Ombudsman Jabar Terima Laporan Jual Beli Kursi dan KK dalam PPDB 2019

ombudsman-jabar-terima-laporan-jual-beli-kursi-dan-kk-dalam-ppdb-2019 Ombudsman RI Perwakilan Jawa Barat. (Rizky Perdana/PINDAINEWS)

DIDADAMEDIA, Bandung - Ombudsman RI Perwakilan Jawa Barat menerima laporan jual beli  kursi hingga jual Kartu Keluarga (KK) terkait pelaksanaan Penerimaan Peserta Didik Baru (PPDB) 2019 tingkat SMA/SMK Negeri di Jawa Barat.

Ketua Ombudsman RI Perwakilan Jawa Barat, Haneda Sri Lastoto, menuturkan pihaknya belum bisa mengungkap lebih jauh soal indikasi kecurangan PPDB tersebut. Pasalnya Ombudsman masih mengumpulkan bukti-bukti dari pelapor.
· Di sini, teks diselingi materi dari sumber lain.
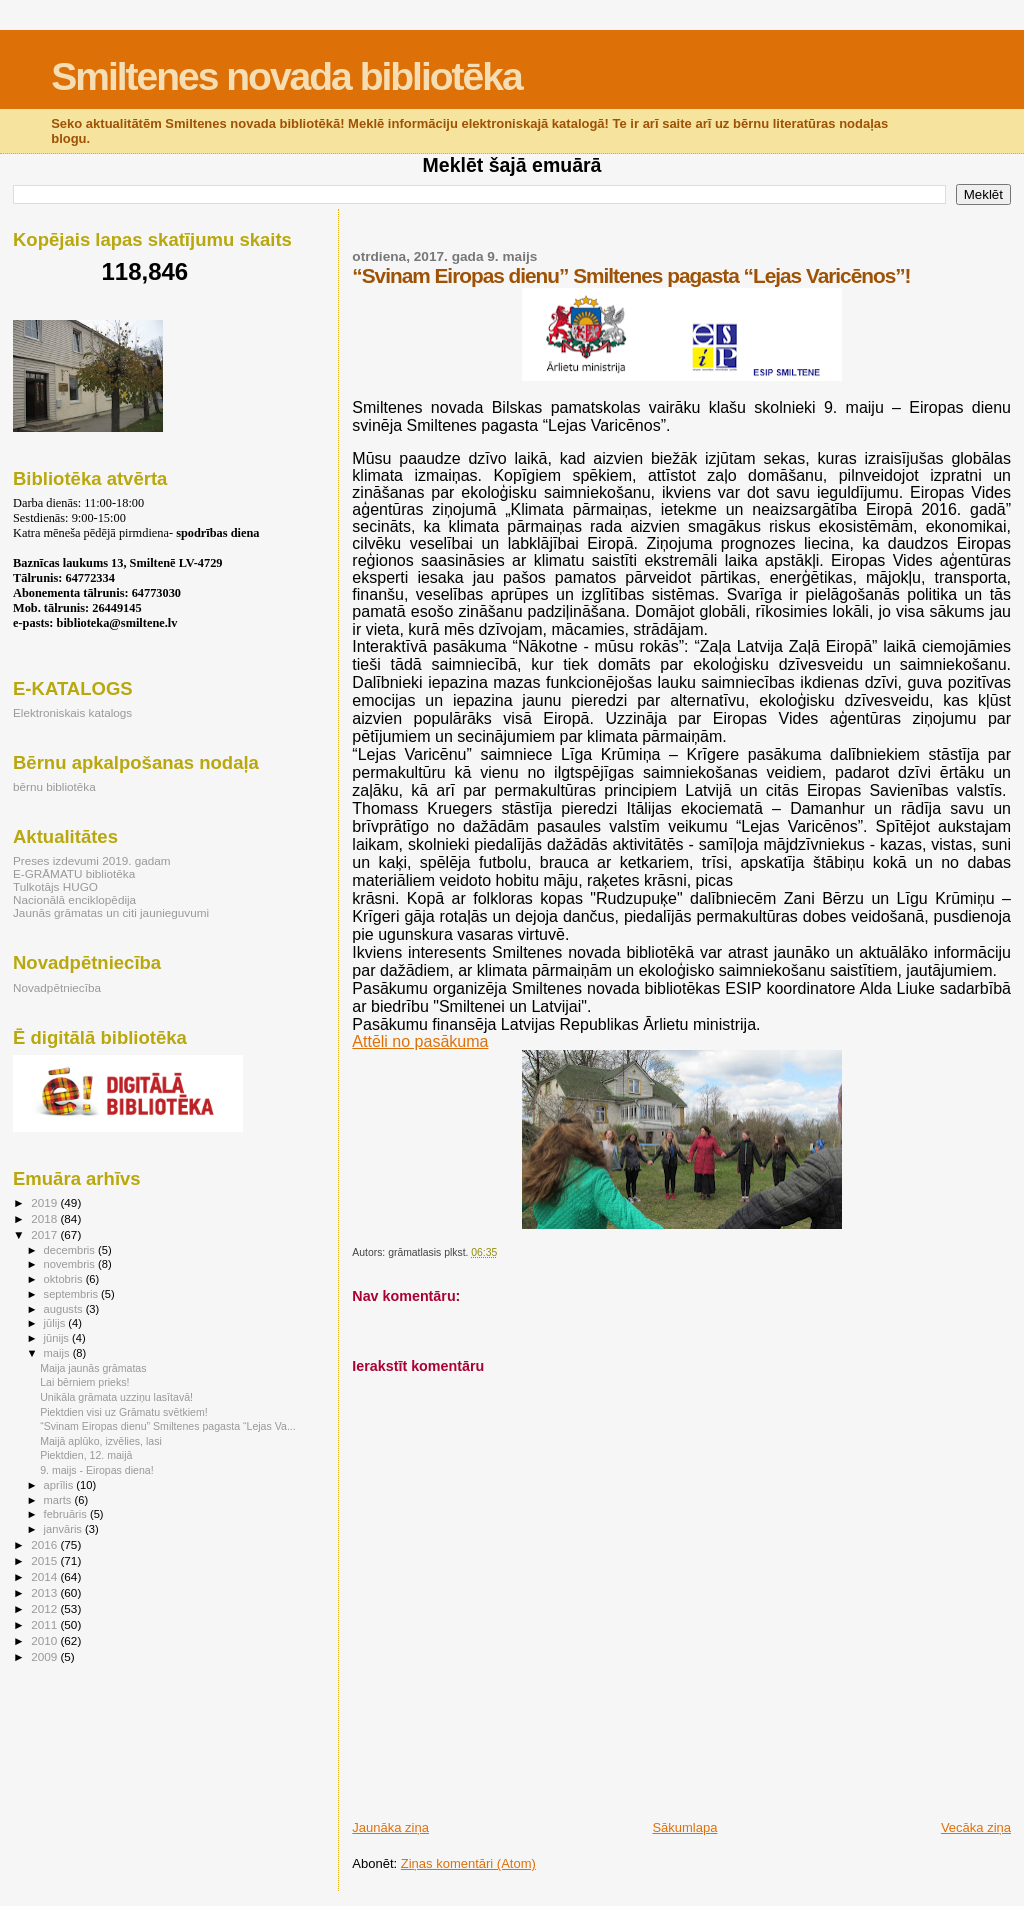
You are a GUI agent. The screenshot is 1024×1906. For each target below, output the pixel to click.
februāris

Laporan tersebut diakuinya sudah diterima dari seorang warga sejak satu dan dua pekan lalu. Hal yang membuat tercengang adalah pelapor mengakui harga jual beli KK mencapai Rp 11 juta.

"Kami satu dua minggu lalu sebenarnya sudah menerima laporan, adanya warga melaporkan pada kami bahwa praktek jual beli KK sudah terjadi. Dan harganya waktu disampaikan ke kami sekitar 11 juta. Memang mahal," ujar Haneda saat ditemui di kantornya, Bandung, Selasa (18/6/2019).

Haneda juga menuturkan, upaya untuk mengungkap pelaku jual beli kursi cukup sulit karena dilakukan oleh masyarakat itu sendiri. Namun bukan berarti praktek curang tidak bisa dihentikan, masih ada beberapa langkah seperti perbaikan sistem menyeluruh.

Selain itu dia meminta Dinas Kependudukan dan Pencatatan Sipil (Disdukcapil) provinsi turun tangan serta jangan sampai kecolongan akibat praktek curang di PPDB. Dia juga mengimbau Disdukcapil untuk lebih meningkatkan pengawasan terhadap penerbitan Kartu Keluarga.

"Sekarang kembali ke KK harus ada 6 bulan sampai satu tahun untuk bisa menerbitkan KK. Jika Disdukcapil tidak mengeluarkan itu, selesai. Yang jadi masalah kalau permohonan itu diamini (diterbitkan) maka terjadilah praktek itu," imbuhnya.

Ombudsman Jabar telah menerima 24 laporan terkait PPDB baik tingkat SD, SMP dan SMA. Dari laporan tersebut pihaknya fokus terhadap beberapa hal seperti penentuan titik koordinat dan sistem antrean.

Haneda meminta kepada Dinas Pendidikan untuk segera menyelesaikan persoalan-persolan tersebut. Menurutnya jika kelemahan-kelemahan pada PPDB ini tidak segera dievaluasi dan dibenahi maka dapat dikategorikan perampasan hak.

"Kami meminta agar negara jangan merampas hak konsistutsi warga negaranya sendiri karena kelalaian negara untuk memfasilitasi itu. Kedua kalau sistem ini masih diterapkan, kelemahan-kelemahan seharusnya dicapai lebih sempurna, harus dipastikan itu," pungkasnya.